The Augmented Images API has these capabilities:

  • ARCore can respond to and track images that are fixed in place, such as a print hanging on a wall or a magazine on a table. Beginning with ARCore 1.9, ARCore also tracks moving images such as an advertisement on a passing bus or an image on a flat object held by the user as they move their hands around.
  • After ARCore begins tracking an image, it provides estimates for position, orientation, and physical size. These estimates are continuously refined as ARCore gathers more data. Providing an accurate physical size improves image detection time. If no physical size is specified, ARCore estimates the size.

  • Once an image has been detected, ARCore is able to continue tracking the image's position and orientation, even though the image has temporarily moved out of the camera view.

Beginning with ARCore 1.9, you can use AugmentedImageTrackingMethod to determine whether ARCore is currently tracking the image based on where the image is currently being detected in the camera view (FullTracking), or based on its most recently detected position in the world (LastKnownPose).

  • ARCore tracks up to 20 images simultaneously in the user's environment off-camera and on-camera, but does not track multiple instances of the same image.

  • All tracking happens on the device, so no internet connection is required. Reference images can be updated on-device or over the network without requiring an app update.

  • ARCore can store feature point information for up to 1,000 reference images per image database. There's no limit to the number of databases, however only one database can be active at any given time.
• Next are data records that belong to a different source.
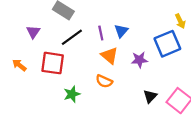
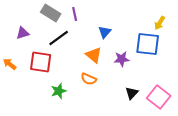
yellow arrow: (180, 21) -> (160, 23), turned 56
purple triangle: (33, 32) -> (23, 33), turned 40
purple line: (101, 33) -> (75, 14), moved
blue square: (167, 44) -> (148, 44), turned 30

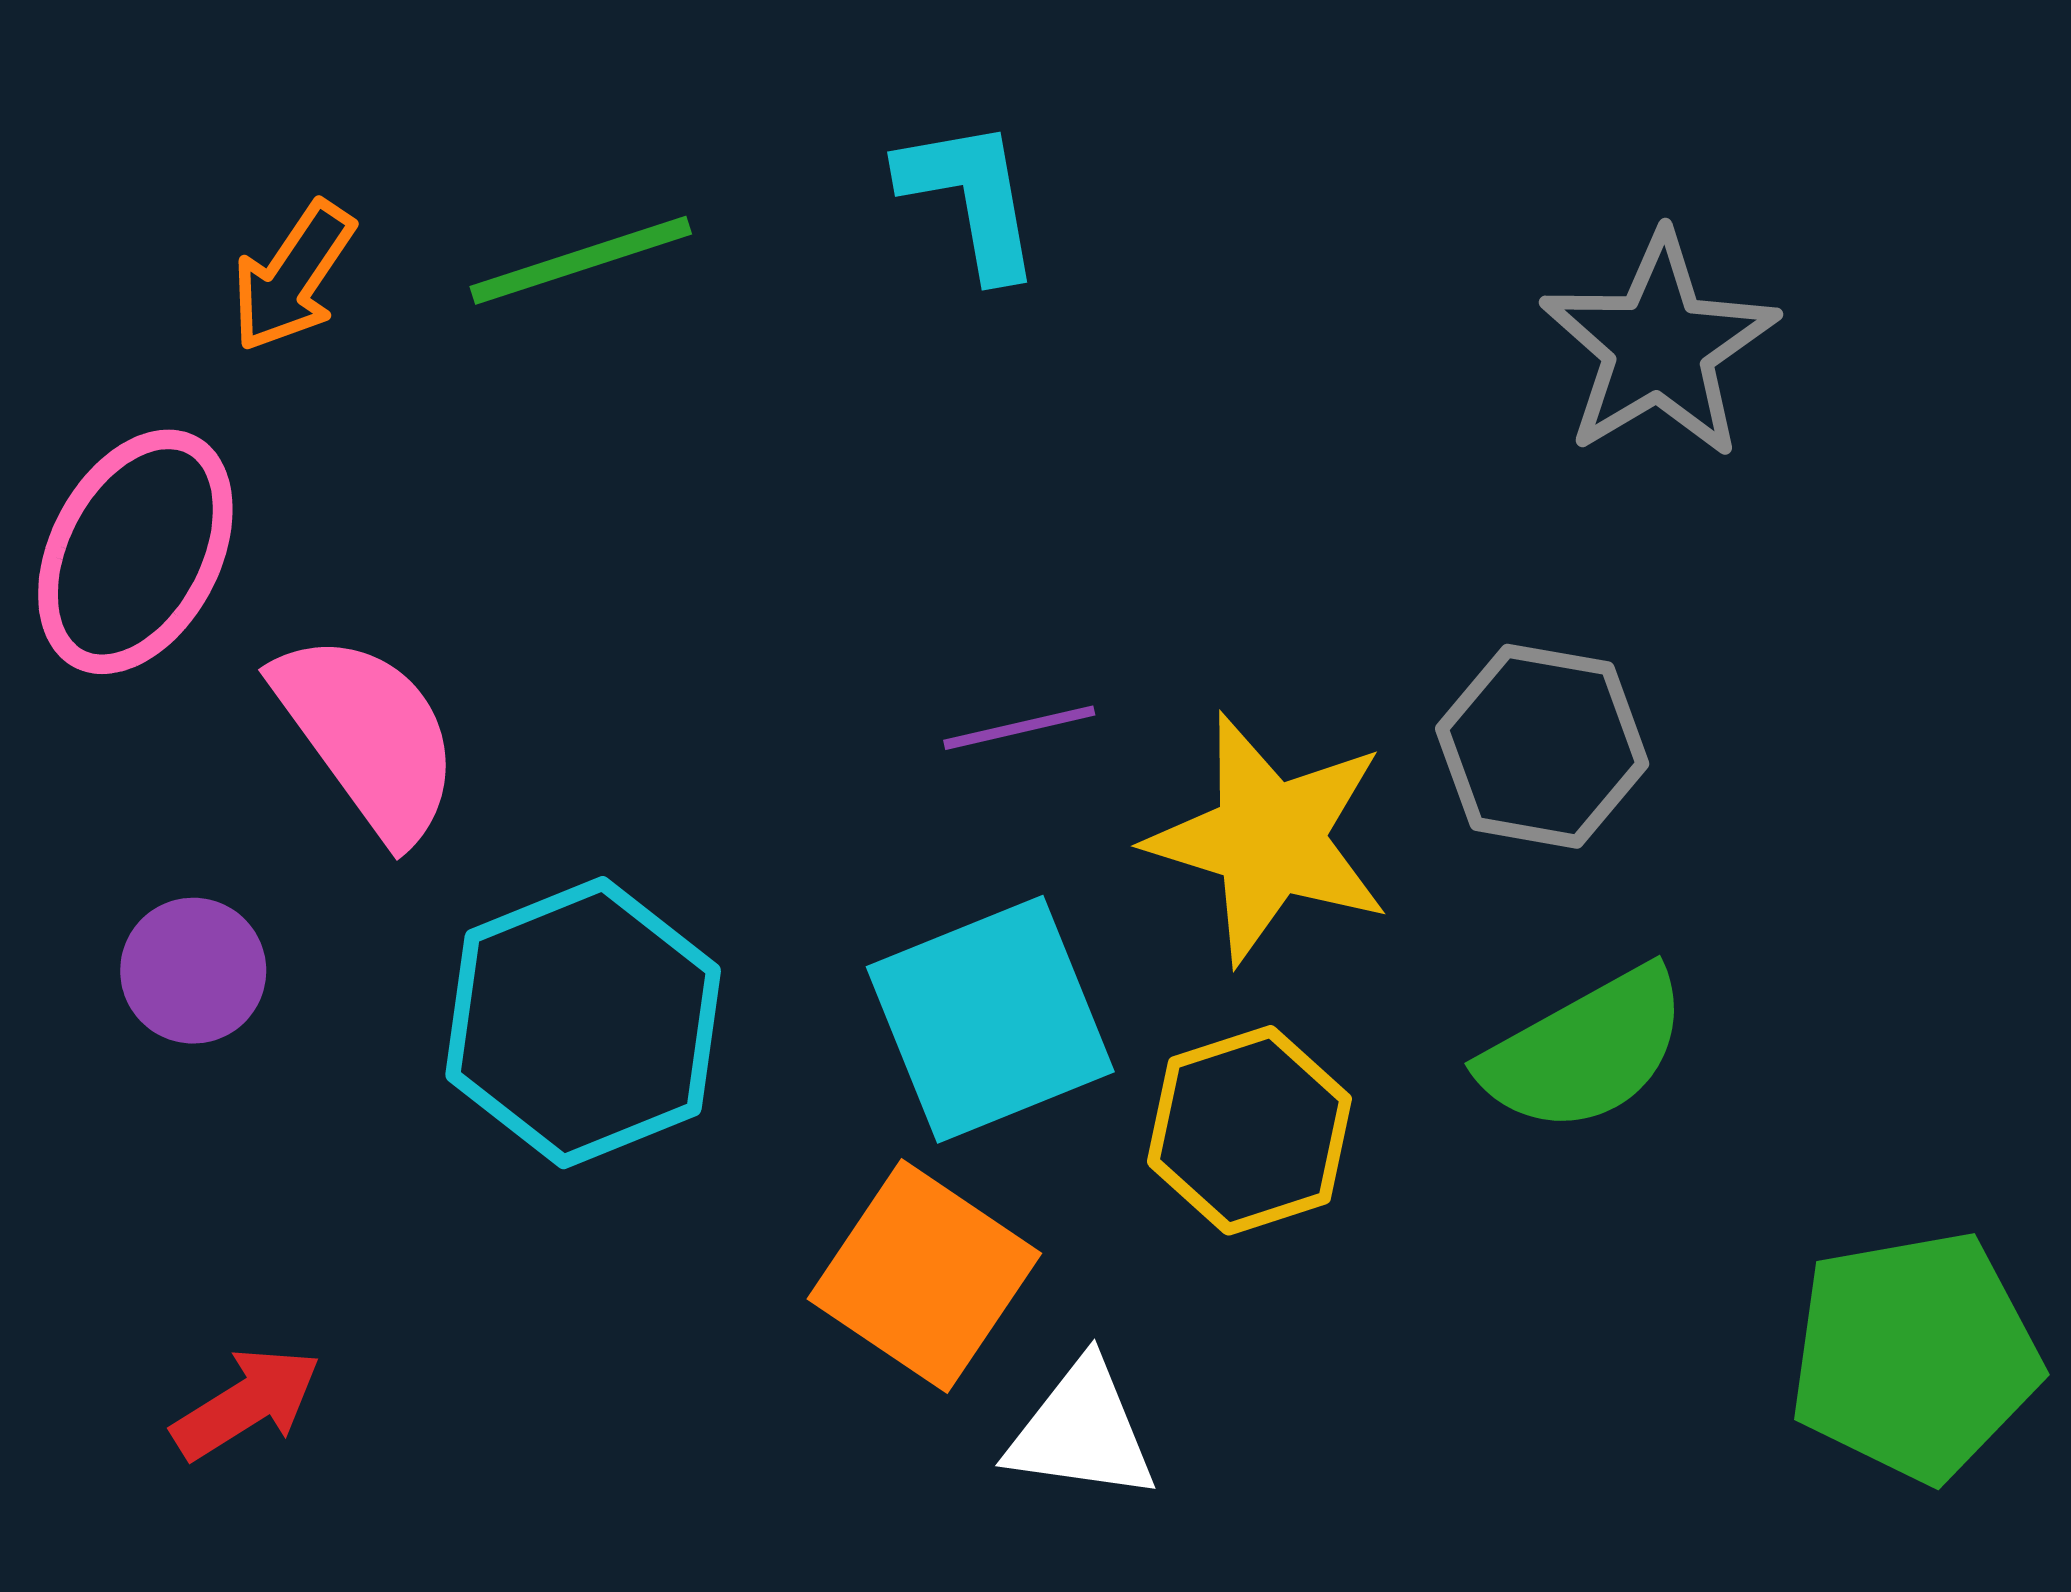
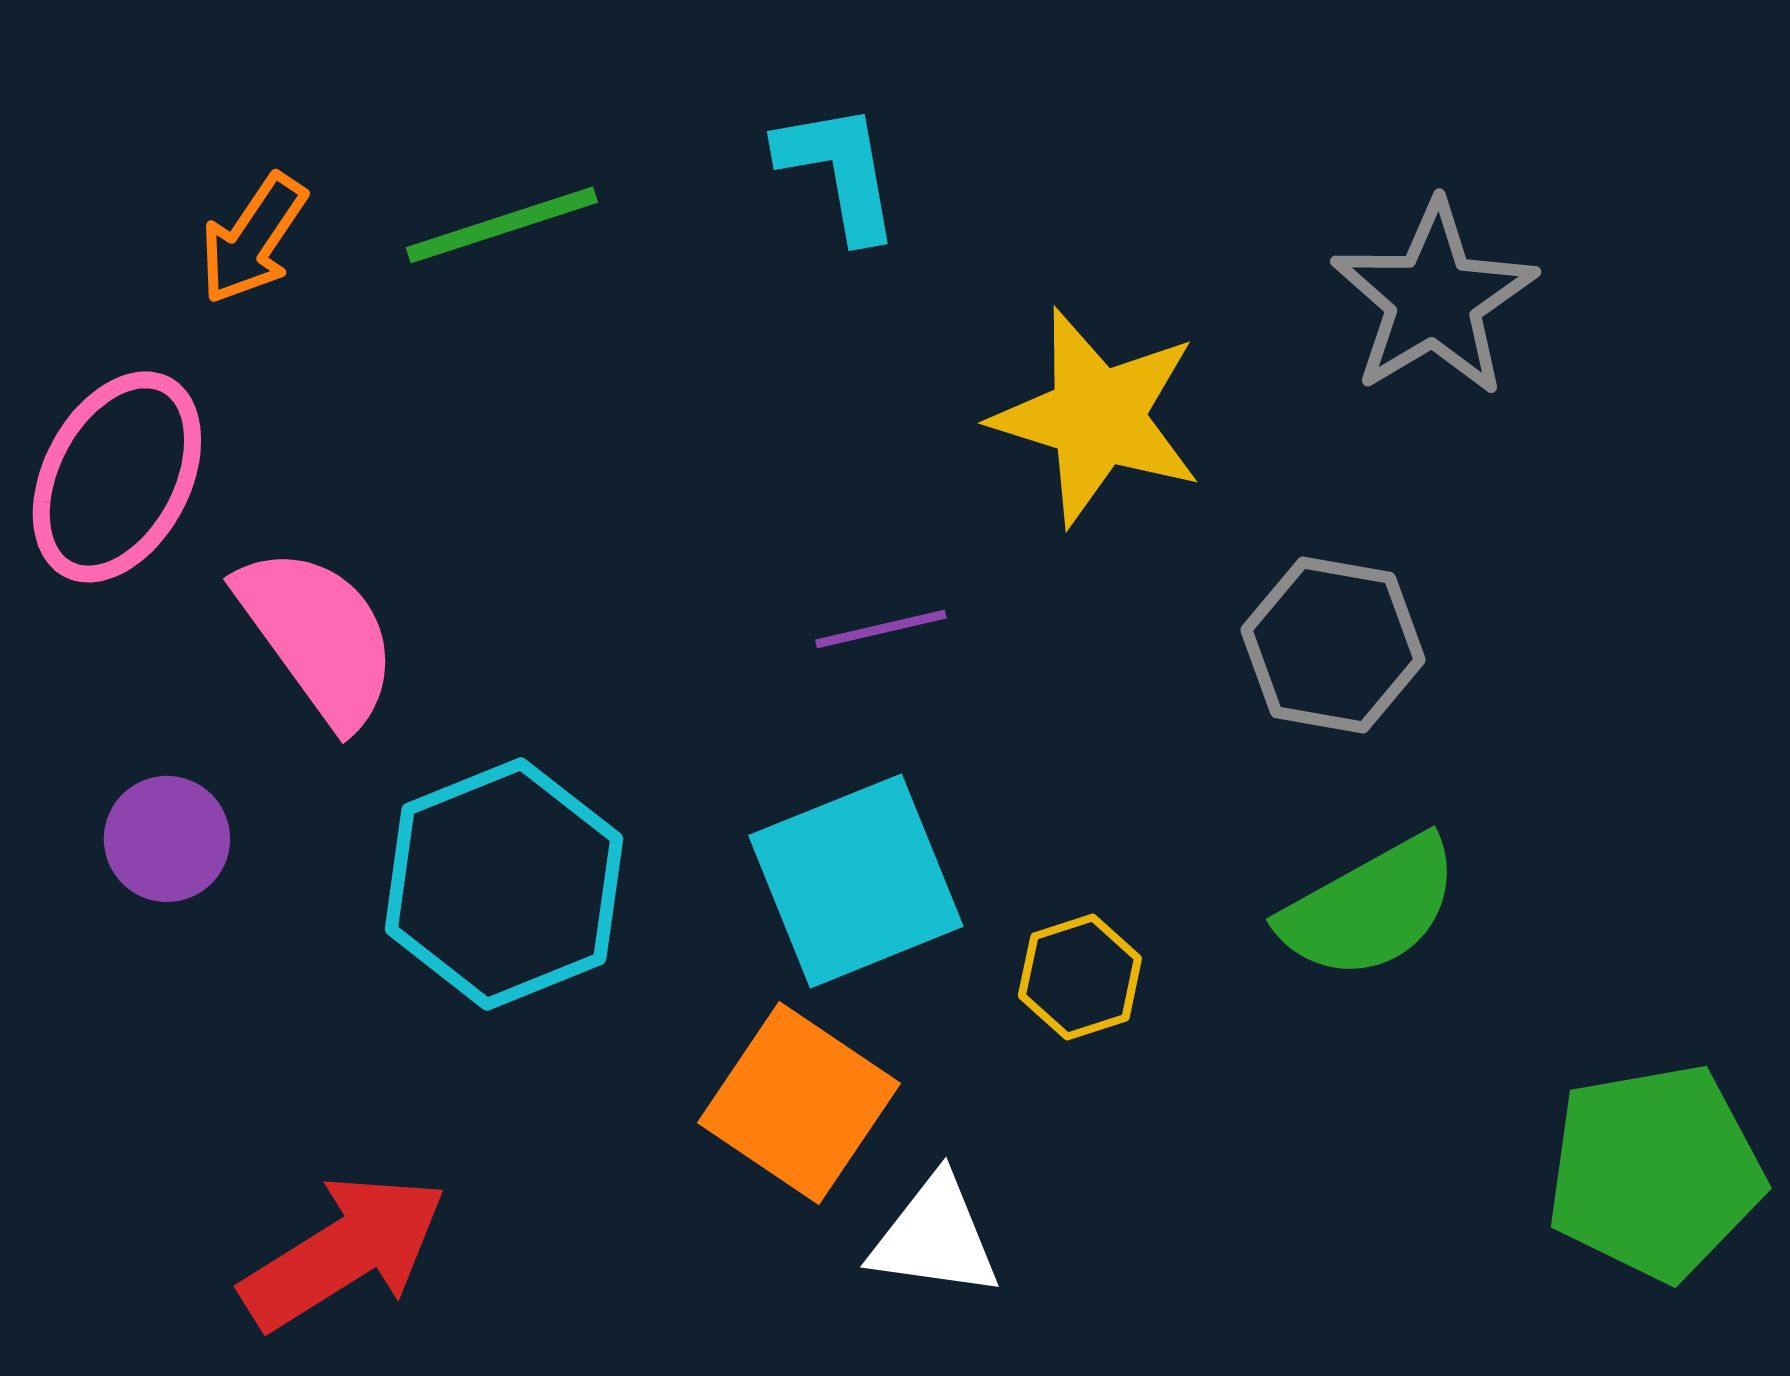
yellow star: (1269, 839) -> (1097, 417), moved
yellow hexagon: (1249, 1130) -> (1080, 977), size x0.7
red arrow: (246, 1403) -> (344, 1252), moved, size x1.6

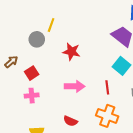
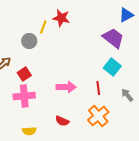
red star: (71, 52) -> (61, 18), moved
pink cross: (32, 96) -> (24, 96), size x1.5
orange cross: (107, 116) -> (98, 116), turned 30

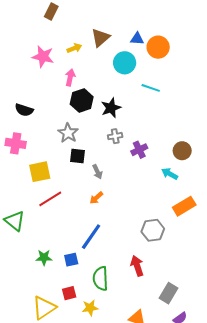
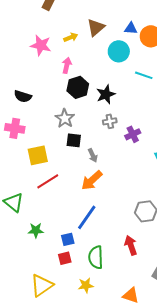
orange arrow: (96, 198) -> (92, 180), size x1.6
green star: (44, 258) -> (36, 230), moved
red square: (69, 293) -> (65, 258), moved

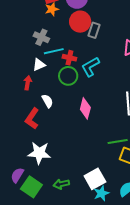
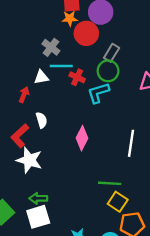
red circle: (80, 22) -> (86, 33), moved
green circle: (68, 76) -> (108, 71), moved
white star: (39, 153) -> (29, 160), moved
white square: (95, 179) -> (38, 217), moved
green arrow: (61, 184) -> (38, 198), moved

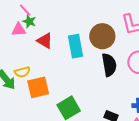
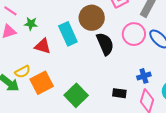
green star: (29, 21) -> (31, 24), moved
red triangle: (45, 41) -> (43, 46), moved

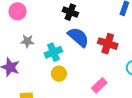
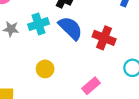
cyan cross: (53, 52) -> (39, 24), moved

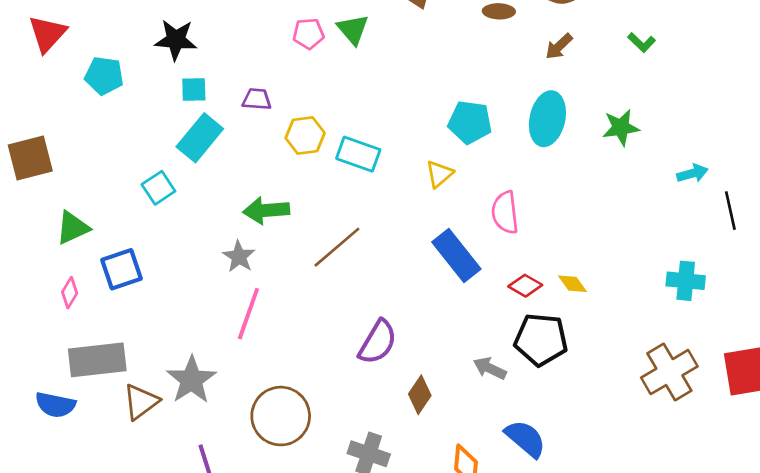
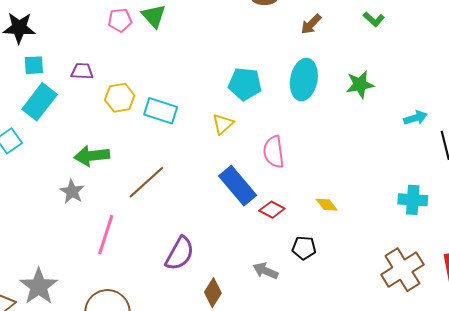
red diamond: (525, 286) -> (272, 210), moved
pink line: (248, 314) -> (106, 235), moved
black pentagon: (541, 340) -> (304, 248), size x0.6

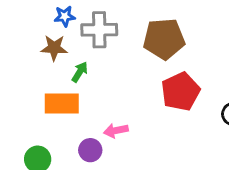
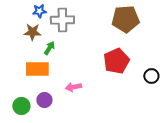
brown pentagon: (164, 39) -> (125, 19), moved
purple circle: (90, 150) -> (44, 100), moved

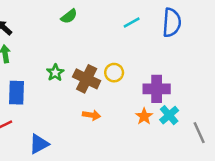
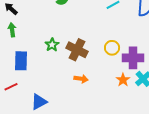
yellow circle: (114, 73) -> (112, 48), moved

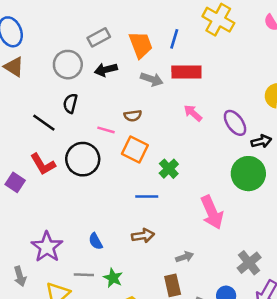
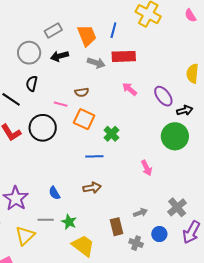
pink arrow: (212, 212) -> (147, 168), size x0.6
gray arrow: (185, 257) -> (140, 213), moved

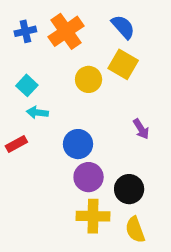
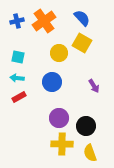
cyan square: (27, 85) -> (18, 57), turned -32
cyan arrow: (37, 112) -> (17, 78), moved
red rectangle: (16, 144) -> (19, 97), moved
blue circle: (78, 144) -> (52, 82), moved

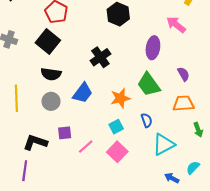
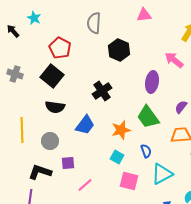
purple semicircle: (183, 74) -> (181, 107), turned -112
gray circle: (51, 101) -> (50, 141), moved
cyan square: (116, 127) -> (117, 157), turned -32
pink line: (86, 147) -> (85, 185), moved
pink square: (117, 152) -> (129, 181), moved, turned -30

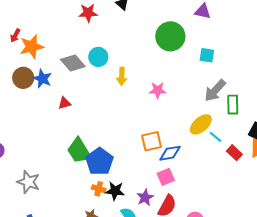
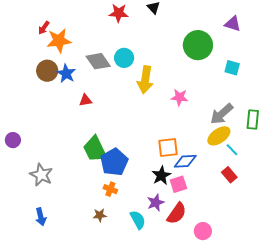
yellow arrow: (122, 76) -> (145, 80), size x1.5
gray arrow: (215, 91) -> (222, 114), moved
red rectangle: (234, 153) -> (229, 175), moved
black star: (115, 191) -> (161, 176), moved, turned 30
  • Images can be added to an image database at runtime, up to the 1,000 per database limit.


Images must:

  • Fill at least 25% of the camera frame to be initially detected.
  • Be flat (for example, not wrinkled or wrapped around a bottle).
  • Be in clear view of the camera. They should not be be partially obscured, viewed at an oblique angle, or viewed when the camera is moving too fast.

Best practices

Tips for selecting reference images

  • Augmented Images supports PNG and JPEG file formats. For JPEG files, avoid heavy compression for best performance.
  • Detection is solely based on points of high contrast, so both color and black & white images are detected, regardless of whether a color or black & white reference image is used.
  • The image's resolution should be at least 300 x 300 pixels.
  • Using images with high resolution does not improve performance.
  • Avoid images with sparse features.
  • Avoid images with repetitive features.
  • Use the arcoreimg tool to get a score between 0 and 100 for each image. We recommend a score of at least 75. Here are two examples:
Score: 100Score: 0
Image contains many unique feature points Image contains highly repetitive features

Tips for creating the image database

  • The database stores a compressed representation of the reference images. Each image occupies ~6KB.
  • It takes ~30ms to add an image to the database at runtime. Add images on a worker thread to avoid blocking the UI thread, or if possible, add images at compile time with the arcoreimg tool.
  • If you know the expected physical size of an image, specify it. This metadata improves tracking performance, especially for large physical images (over 75cm).
  • Avoid keeping unused images in the database as there's a slight impact on system performance.

Tips for optimizing tracking

  • Beginning with ARCore 1.9, if your image will never move from its position (for example, a poster affixed to a wall), you can attach a global anchor to the image to increase the stability of tracking.
  • The physical image must occupy 25% of the camera image. You can prompt users to fit the physical image in their camera frame with the FitToScan asset. See the Augmented Images developer guide for the Android SDK, Android NDK, or ARCore SDK for Unity for an example of this prompt.
  • When an image is initially detected by ARCore, and no expected physical size was specified, its tracking state will be paused. This means that ARCore has recognized the image, but has not gathered enough data to estimate its location in 3D space. Do not use the image's pose and size estimates until the image's tracking state is tracking.